The proceedings arise from the appeal presented before the Court of Paola by a municipal employee who complained of having been subjected to malicious conduct by the employing authority and of having been demoted through removal of her position as manager, which was then assigned to another employee, with a consequent application for an order against the employer for compensation for the pecuniary and non-pecuniary damage suffered.

The application was rejected both in the first and in the second instance proceedings, since, according to the local court, the removal of the employee’s position was a result of the reorganisation of the authority and its managers and, in any case, the applicant had neither alleged nor proved the existence of malicious intent by the employer against her.

The employee therefore appealed the judgment to the Italian Court of Cassation.

In particular, according to the employee, the local court, while denying the presence of mobbing, should in any case have recognised conduct which substantially deprived her of her duties. This would then have placed the consequent burden on the appeal judge, once the presence of malicious intent was excluded, to evaluate whether, on the basis of the evidence deduced, other circumstances made it possible to presume the presence of an unknown minor damage, such as that caused by straining.

In rejecting the employee’s appeal, the Italian Court of Cassation, with the order in question, took the opportunity of summarising the Court of Cassation case law on mobbing and straining.

As far as straining is concerned, the Court pointed out that, under Article 2087 of the Italian Civil Code, the employer is required to refrain from initiatives that may harm the fundamental rights of the employee through the adoption of ‘stressful’ working conditions (so-called straining).

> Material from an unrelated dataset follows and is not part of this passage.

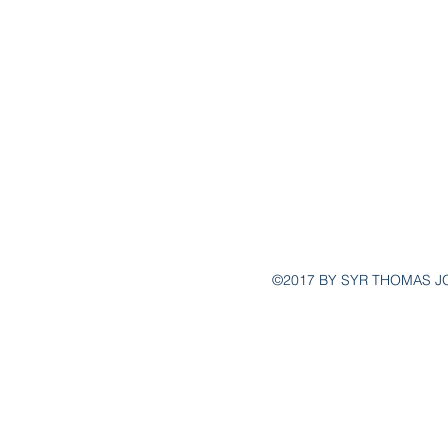
POST@YSG
(
©2017 BY SYR THOMAS J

Therefore, the judge on the merits, even if he or she decides that there is not sufficient malicious intent to unify the episodes so as to constitute mobbing, is required to evaluate whether, from the evidence deduced – due to its characteristics, seriousness, personal or professional frustration, other circumstances of the actual case – can be presumed to be traced back to the existence of this unknown minor damage (Italian Court of Cassation, Section L, No 3291 of 19 February 2016).

Furthermore, according to the Italian Court of Cassation, the Court of Cassation case law accepts that the straining phenomenon, which constitutes an attenuated form of mobbing, but in the absence of continued harassment, can only be advanced on appeal if, in the first instance application, the same facts have been alleged and identified as mobbing (Italian Court of Cassation, Section L, No 18164 of 10 July 2018).

Therefore, according to the order in question, in the abstract, the local court could have made a finding as to the occurrence of straining instead of mobbing. In the present case, however, the Catanzaro Court of Appeal, regardless of any consideration regarding the malicious intent, also excluded the unlawfulness of the conduct which, according to the employee’s submissions, would have constituted the objective element of the contested offence.

Finally, the order in question underlines how, according to Court of Cassation case law, the so-called strainingexists when the employer adopts initiatives that may harm the employee’s fundamental rights through ‘stressful’ working conditions and not where the difficult situation is caused and exacerbated by the change of job position as a result of the reorganisation and restructuring processes that have involved the entire company (Italian Court of Cassation, Section L, No 2676 of 4 February 2021).

In the light of the above considerations, the Italian Court of Cassation rejected the appeal filed by the employee.